A mobilização, conduzida pelo Chamado Mundial à Ação contra a Pobreza (GCAP) se estendeu desde 16 de setembro e culminou nos últimos dias 15 e 16 com o slogan “Levante-se”. Fatores que contribuíram para a pouca repercussão da campanha na América Latina, segundo organizações sociais promotoras, foram a escolha do lema, o desconhecimento dos calendários nacionais e a falta de inserção nas agendas latino-americanas. Algumas organizações sociais latino-americanas consideraram que o debate na região é principalmente pela distribuição eqüitativa da riqueza. A América Latina é a região do mundo com maior desigualdade entre ricos e pobres.

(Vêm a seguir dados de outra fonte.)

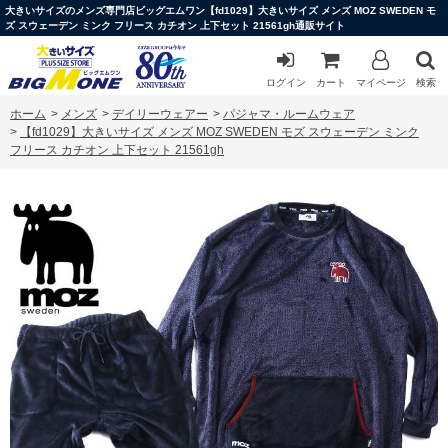
大きいサイズのメンズ専門店ビッグエムワン【fd1029】大きいサイズ メンズ MOZ SWEDEN モ
ズ スウェーデン ミンク フリース カチオン 上下セット 21561gh通販サイト
ログイン
カート
マイページ
検索
ホーム
>
メンズ
>
デイリーウェアー
>
パジャマ・ルームウェア
>
【fd1029】大きいサイズ メンズ MOZ SWEDEN モズ スウェーデン ミンク
フリース カチオン 上下セット 21561gh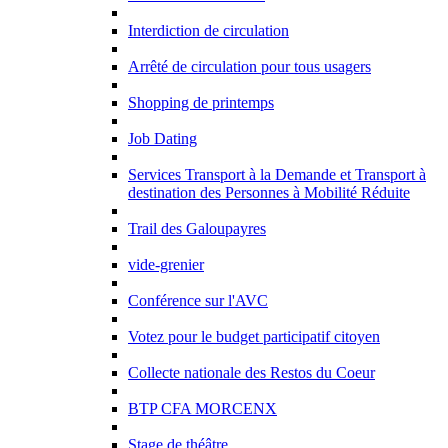
Interdiction de circulation
Arrêté de circulation pour tous usagers
Shopping de printemps
Job Dating
Services Transport à la Demande et Transport à
destination des Personnes à Mobilité Réduite
Trail des Galoupayres
vide-grenier
Conférence sur l'AVC
Votez pour le budget participatif citoyen
Collecte nationale des Restos du Coeur
BTP CFA MORCENX
Stage de théâtre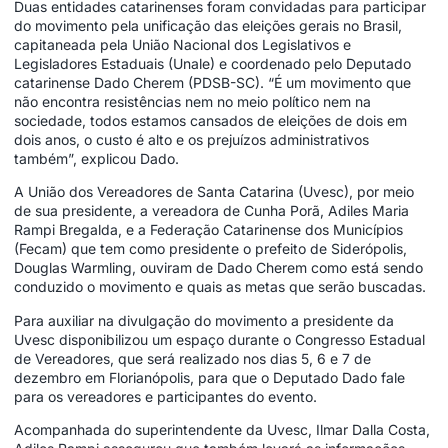
Duas entidades catarinenses foram convidadas para participar
do movimento pela unificação das eleições gerais no Brasil,
capitaneada pela União Nacional dos Legislativos e
Legisladores Estaduais (Unale) e coordenado pelo Deputado
catarinense Dado Cherem (PDSB-SC). “É um movimento que
não encontra resistências nem no meio político nem na
sociedade, todos estamos cansados de eleições de dois em
dois anos, o custo é alto e os prejuízos administrativos
também”, explicou Dado.
A União dos Vereadores de Santa Catarina (Uvesc), por meio
de sua presidente, a vereadora de Cunha Porã, Adiles Maria
Rampi Bregalda, e a Federação Catarinense dos Municípios
(Fecam) que tem como presidente o prefeito de Siderópolis,
Douglas Warmling, ouviram de Dado Cherem como está sendo
conduzido o movimento e quais as metas que serão buscadas.
Para auxiliar na divulgação do movimento a presidente da
Uvesc disponibilizou um espaço durante o Congresso Estadual
de Vereadores, que será realizado nos dias 5, 6 e 7 de
dezembro em Florianópolis, para que o Deputado Dado fale
para os vereadores e participantes do evento.
Acompanhada do superintendente da Uvesc, Ilmar Dalla Costa,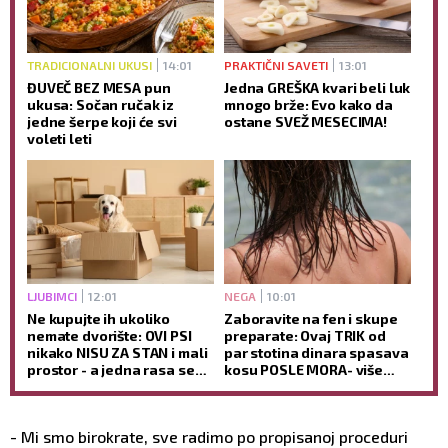
TRADICIONALNI UKUSI
14:01
PRAKTIČNI SAVETI
13:01
ĐUVEČ BEZ MESA pun
Jedna GREŠKA kvari beli luk
ukusa: Sočan ručak iz
mnogo brže: Evo kako da
jedne šerpe koji će svi
ostane SVEŽ MESECIMA!
voleti leti
LJUBIMCI
12:01
NEGA
10:01
Ne kupujte ih ukoliko
Zaboravite na fen i skupe
nemate dvorište: OVI PSI
preparate: Ovaj TRIK od
nikako NISU ZA STAN i mali
par stotina dinara spasava
prostor - a jedna rasa se
kosu POSLE MORA- više
posebno izdvaja kao
neće biti KAO SLAMA
temperamentna!
- Mi smo birokrate, sve radimo po propisanoj proceduri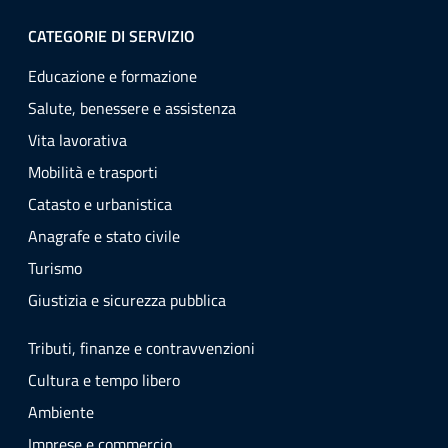
CATEGORIE DI SERVIZIO
Educazione e formazione
Salute, benessere e assistenza
Vita lavorativa
Mobilità e trasporti
Catasto e urbanistica
Anagrafe e stato civile
Turismo
Giustizia e sicurezza pubblica
Tributi, finanze e contravvenzioni
Cultura e tempo libero
Ambiente
Imprese e commercio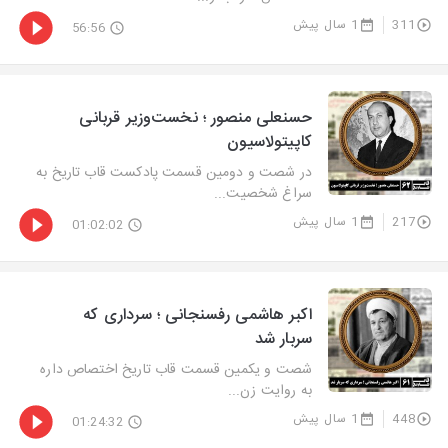
311
1 سال پیش
56:56
حسنعلی منصور ؛ نخست‌وزیر قربانی
کاپیتولاسیون
در شصت و دومین قسمت پادکست قاب تاریخ به
سراغ شخصیت...
217
1 سال پیش
01:02:02
اکبر هاشمی رفسنجانی ؛ سرداری که
سربار شد
شصت و یکمین قسمت قاب تاریخ اختصاص داره
به روایت زن...
448
1 سال پیش
01:24:32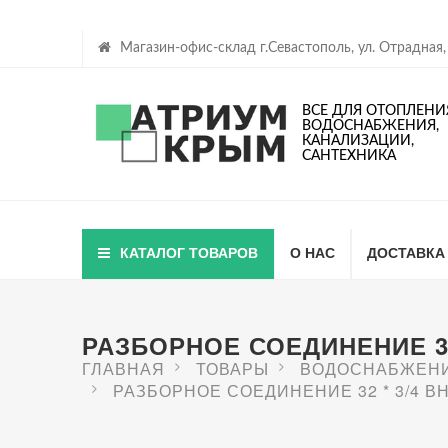
Магазин-офис-склад г.Севастополь, ул. Отрадная,
ВСЕ ДЛЯ ОТОПЛЕНИ
ВОДОСНАБЖЕНИЯ,
КАНАЛИЗАЦИИ,
САНТЕХНИКА
КАТАЛОГ ТОВАРОВ
О НАС
ДОСТАВКА
РАЗБОРНОЕ СОЕДИНЕНИЕ 32 *
ГЛАВНАЯ
ТОВАРЫ
BОДОСНАБЖЕН
РАЗБОРНОЕ СОЕДИНЕНИЕ 32 * 3/4 ВН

“A luta contra a pobreza em nossos países pode encontrar a esquerda unida com a direita, mas se propomos o combate contra a desigualdade, então o lema é muito diferente e obtém distintas adesões”, afirmou Carpio. “Propusemos este eixo aos organizadores, mas no Norte isto não é bem entendido”, acrescentou. Carpio informou que em uma reunião em Beirute foi sugerida a idéia de mudar o lema para “Aliança pela igualdade”, mas não prosperou. Foco é o representante argentino do GCAP, uma rede que reúne dezenas de organizações sociais e não-governamentais em todo o mundo para protestar contra a pobreza.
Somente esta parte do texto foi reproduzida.